Talking from Washington over telephone with the Pak US Business Council Chairman and FPCCI former president Iftikhar Malik he said Pakistan with its investment friendly climate was now open to the American business community, adding that there were significant opportunities for the US and other foreign suppliers to invest in Pakistan.
However, Dr Davis observed it must be realised that those opportunities would require sustained and sound economic policies and called for strict implementation of Intellectual Property Rights.
With the lifting of economic sanctions in early 2002 and 2006 and renewed economic engagement between the two countries, he said it was to be hoped that Pakistan would achieve sustained growth in key sectors, including increase in per capita income and improvement in its micro-economic indicators.
He said Pakistan was ideally located geographically with immediate access to the Central Asian Republics, and has a competitively affordable and expanding work force of 36 million.
"Since 1999, Pakistan has achieved significant macro economic success as recognised by multilateral lending institutions, particularly, the World Bank and IMF", he said adding Pakistan's foreign investment policy is open and liberal, which is good news for American companies interested in doing business here.
He said the US-Pakistan Business Council helped the American corporate sector identify the opportunities in Pakistan's vast resource based industries such as oil, gas and petrochemicals, a fast growing infrastructure sector and other industries such as textiles, garments, software and automotive manufacture.
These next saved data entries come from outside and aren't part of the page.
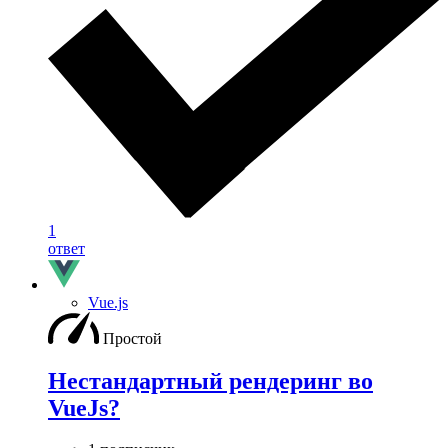
1
ответ
Vue.js
Простой
Нестандартный рендеринг во
VueJs?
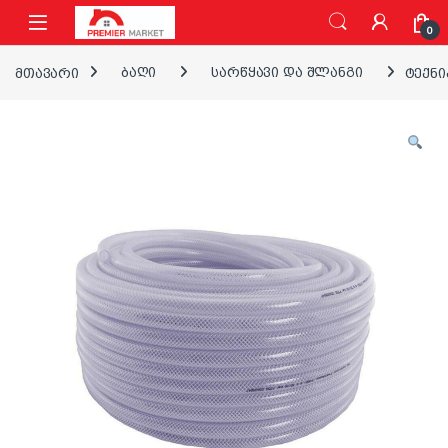
ნავიგაციაზე გადასვლა
შინაარსზე გადასვლა
0
მთავარი
ბაღი
სარწყავი და შლანგი
ტექნი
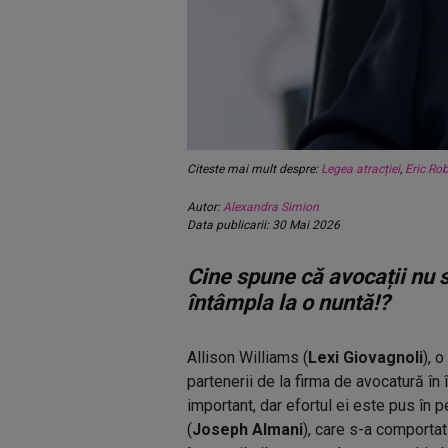
Citeste mai mult despre:
Legea atracției
,
Eric Rob
Autor:
Alexandra Simion
Data publicarii: 30 Mai 2026
Cine spune că avocații nu s
întâmpla la o nuntă!?
Allison Williams (
Lexi Giovagnoli
), 
partenerii de la firma de avocatură în
important, dar efortul ei este pus în 
(
Joseph Almani
), care s-a comportat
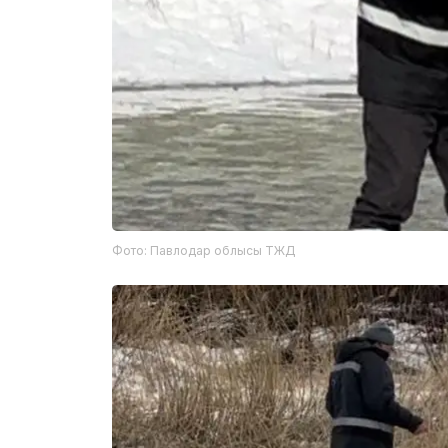
Фото: Павлодар облысы ТЖД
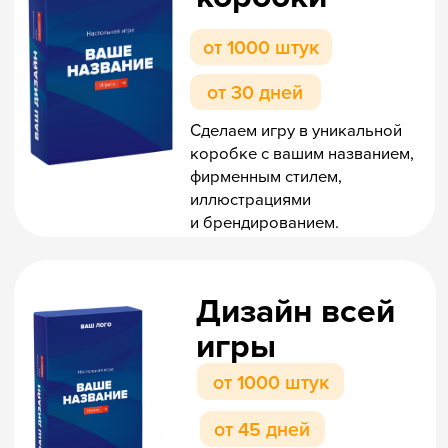
Для компании «Пятёрочка» нужно было
подготовить 84 000 оригинальных и
универсальных по возрасту новогодних
подарков, чтобы порадовать детей от
Владивостока до Калининграда.
Решение о выборе подарка принимала
комиссия, которая состояла из детей
сотрудников: игра «Тур культур»,
впечатлила всех! Настолку мы дополнили
логотипом компании.
Подробнее о кейсе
"Pakistan is a country rich in history, culture and natural resources," he observed and said he was confident that partnership between the United States and Pakistan which began over 50 years ago would reach a high point in the years to come.
Iftikhar Ali Malik said that multinational companies and investors were visiting and investing in Pakistan with several joint ventures and MoUs underway in various sectors, and observed that the balance of trade between US and Pakistan, which was tilted in favour of the US, should be 'more balanced'.
He said the private sector the world over had now emerged as the engine of economic growth of a country, adding that frequent exchange of business leaders from either side would help strengthen economic relations between the two trade partners.